So what, then, does Nash need to see to start implementing some of those new concepts and ideas he’s been thinking through with his coaching staff?
“Some of it is on feel and understanding and figuring out where the team’s at and how it’s working, but our kind of The North Star in that respect is efficiency,” Nash told reporters on a Thursday conference call. “Are we efficient? Are we creating good shots? Are we making them? Are we difficult to defend? Are we making multiple people a threat?
“All those markers kind of dictate where we are and what we need to refine, what we need to scrap or implement, all those things. It’s a process, there’s a method to it but at the same time there has to be a feel. You’re trying to reach a balance between art and science there I think as well.”
Here’s what we know about the team’s offense so far: the Nets want to play fast. They want to get out in space and make decisions before the defense can settle.
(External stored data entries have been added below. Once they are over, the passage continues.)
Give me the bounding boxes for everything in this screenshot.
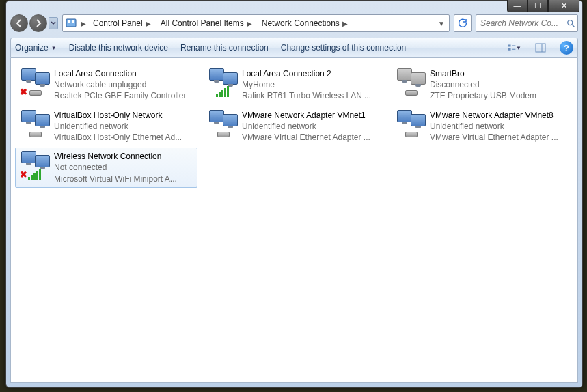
connection-text: VMware Network Adapter VMnet1Unidentifie… <box>242 110 370 143</box>
connection-device: ZTE Proprietary USB Modem <box>430 90 536 101</box>
network-adapter-icon: ✖ <box>20 151 50 178</box>
connection-title: VMware Network Adapter VMnet8 <box>430 110 558 121</box>
organize-menu[interactable]: Organize▼ <box>15 43 57 53</box>
recent-locations-button[interactable] <box>49 17 58 29</box>
chevron-right-icon: ▶ <box>341 20 349 27</box>
network-adapter-icon: ✖ <box>20 68 50 96</box>
connection-item[interactable]: Local Area Connection 2MyHomeRalink RT61… <box>203 65 385 105</box>
arrow-right-icon <box>34 19 42 27</box>
network-adapter-icon <box>208 110 238 137</box>
connection-status: Not connected <box>54 162 177 173</box>
connection-device: VMware Virtual Ethernet Adapter ... <box>430 132 558 143</box>
svg-rect-2 <box>72 20 74 23</box>
connection-status: Network cable unplugged <box>54 79 186 90</box>
address-bar[interactable]: ▶ Control Panel▶ All Control Panel Items… <box>62 14 450 32</box>
connection-item[interactable]: VMware Network Adapter VMnet1Unidentifie… <box>203 107 385 147</box>
maximize-button[interactable]: ☐ <box>528 0 548 12</box>
connection-item[interactable]: SmartBroDisconnectedZTE Proprietary USB … <box>391 65 573 105</box>
breadcrumb-control-panel[interactable]: Control Panel▶ <box>90 15 155 31</box>
connection-status: Unidentified network <box>430 121 558 132</box>
explorer-window: — ☐ ✕ ▶ Control Panel▶ All Control Panel… <box>5 0 583 388</box>
connection-text: VirtualBox Host-Only NetworkUnidentified… <box>54 110 182 143</box>
breadcrumb-label: All Control Panel Items <box>161 18 244 28</box>
connection-text: Wireless Network ConnectionNot connected… <box>54 151 177 184</box>
rename-connection-button[interactable]: Rename this connection <box>180 43 269 53</box>
ethernet-plug-icon <box>29 90 42 96</box>
control-panel-icon <box>66 18 77 29</box>
refresh-button[interactable] <box>454 14 472 32</box>
preview-pane-icon <box>535 42 546 53</box>
chevron-down-icon <box>51 21 56 25</box>
ethernet-plug-icon <box>217 132 230 137</box>
connection-status: Unidentified network <box>242 121 370 132</box>
connections-grid: ✖Local Area ConnectionNetwork cable unpl… <box>15 65 573 188</box>
forward-button[interactable] <box>29 14 47 32</box>
connection-text: Local Area ConnectionNetwork cable unplu… <box>54 68 186 102</box>
ethernet-plug-icon <box>405 90 418 96</box>
view-icon <box>508 42 516 53</box>
svg-rect-0 <box>66 19 76 27</box>
back-button[interactable] <box>10 14 28 32</box>
connection-text: Local Area Connection 2MyHomeRalink RT61… <box>242 68 371 102</box>
change-settings-button[interactable]: Change settings of this connection <box>281 43 406 53</box>
organize-label: Organize <box>15 43 49 53</box>
error-x-icon: ✖ <box>20 169 27 180</box>
wifi-bars-icon <box>216 86 229 97</box>
chevron-right-icon: ▶ <box>245 20 254 27</box>
svg-rect-1 <box>68 20 70 23</box>
network-adapter-icon <box>396 68 426 96</box>
view-options-button[interactable]: ▼ <box>508 41 521 55</box>
network-adapter-icon <box>208 68 238 96</box>
content-pane: ✖Local Area ConnectionNetwork cable unpl… <box>10 58 578 383</box>
connection-title: VMware Network Adapter VMnet1 <box>242 110 370 121</box>
error-x-icon: ✖ <box>20 87 27 97</box>
navigation-row: ▶ Control Panel▶ All Control Panel Items… <box>10 12 578 35</box>
breadcrumb-network-connections[interactable]: Network Connections▶ <box>259 15 352 31</box>
close-button[interactable]: ✕ <box>548 0 579 12</box>
search-input[interactable] <box>479 18 564 29</box>
connection-item[interactable]: VMware Network Adapter VMnet8Unidentifie… <box>391 107 573 147</box>
connection-device: VirtualBox Host-Only Ethernet Ad... <box>54 132 182 143</box>
connection-device: Microsoft Virtual WiFi Miniport A... <box>54 173 177 184</box>
wifi-bars-icon <box>28 169 41 180</box>
breadcrumb-label: Control Panel <box>93 18 143 28</box>
connection-item[interactable]: ✖Wireless Network ConnectionNot connecte… <box>15 148 197 188</box>
preview-pane-button[interactable] <box>534 41 547 55</box>
connection-title: Local Area Connection <box>54 68 186 79</box>
svg-rect-6 <box>508 48 511 51</box>
window-controls: — ☐ ✕ <box>507 0 579 12</box>
connection-text: SmartBroDisconnectedZTE Proprietary USB … <box>430 68 536 102</box>
connection-device: Realtek PCIe GBE Family Controller <box>54 90 186 101</box>
minimize-button[interactable]: — <box>507 0 528 12</box>
chevron-down-icon: ▼ <box>516 45 521 51</box>
breadcrumb-separator-icon: ▶ <box>79 20 87 27</box>
arrow-left-icon <box>15 19 23 27</box>
connection-device: Ralink RT61 Turbo Wireless LAN ... <box>242 90 371 101</box>
connection-title: SmartBro <box>430 68 536 79</box>
ethernet-plug-icon <box>405 132 418 137</box>
connection-title: VirtualBox Host-Only Network <box>54 110 182 121</box>
connection-device: VMware Virtual Ethernet Adapter ... <box>242 132 370 143</box>
connection-status: Disconnected <box>430 79 536 90</box>
connection-title: Wireless Network Connection <box>54 151 177 162</box>
help-button[interactable]: ? <box>560 41 573 55</box>
refresh-icon <box>458 18 467 28</box>
connection-text: VMware Network Adapter VMnet8Unidentifie… <box>430 110 558 143</box>
svg-line-4 <box>572 25 575 27</box>
connection-item[interactable]: ✖Local Area ConnectionNetwork cable unpl… <box>15 65 197 105</box>
svg-rect-9 <box>536 44 545 52</box>
search-box[interactable] <box>476 14 578 32</box>
connection-item[interactable]: VirtualBox Host-Only NetworkUnidentified… <box>15 107 197 147</box>
network-adapter-icon <box>396 110 426 137</box>
command-bar: Organize▼ Disable this network device Re… <box>10 38 578 58</box>
chevron-down-icon: ▼ <box>51 45 57 51</box>
search-icon <box>566 18 575 28</box>
connection-status: Unidentified network <box>54 121 182 132</box>
connection-title: Local Area Connection 2 <box>242 68 371 79</box>
chevron-down-icon[interactable]: ▼ <box>437 20 446 27</box>
ethernet-plug-icon <box>29 132 42 137</box>
svg-point-3 <box>567 20 572 25</box>
breadcrumb-all-items[interactable]: All Control Panel Items▶ <box>158 15 256 31</box>
network-adapter-icon <box>20 110 50 137</box>
disable-device-button[interactable]: Disable this network device <box>69 43 168 53</box>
They want to shoot threes, move the ball and play selflessly.
Newsflash: So does just about every other team in the league.
Every other team, though, doesn’t have a Kevin Durant, a Kyrie Irving, or another 14 players on
the roster who can command legitimate playing time on any team. Get seven or 11 the ball, and everyone else finds their place.
That’s the reality of a team pursuing an NBA championship over the next three seasons. Everyone in the building, from ownership and management down to the players, understands the Nets’ best shot at winning it all is deferring to their two superstars who have won at the highest level.
Nash isn’t trying to reinvent the wheel offensively. He wants to provide the players a system by which they can operate from. Call it Triangle Offense, but make it 2020.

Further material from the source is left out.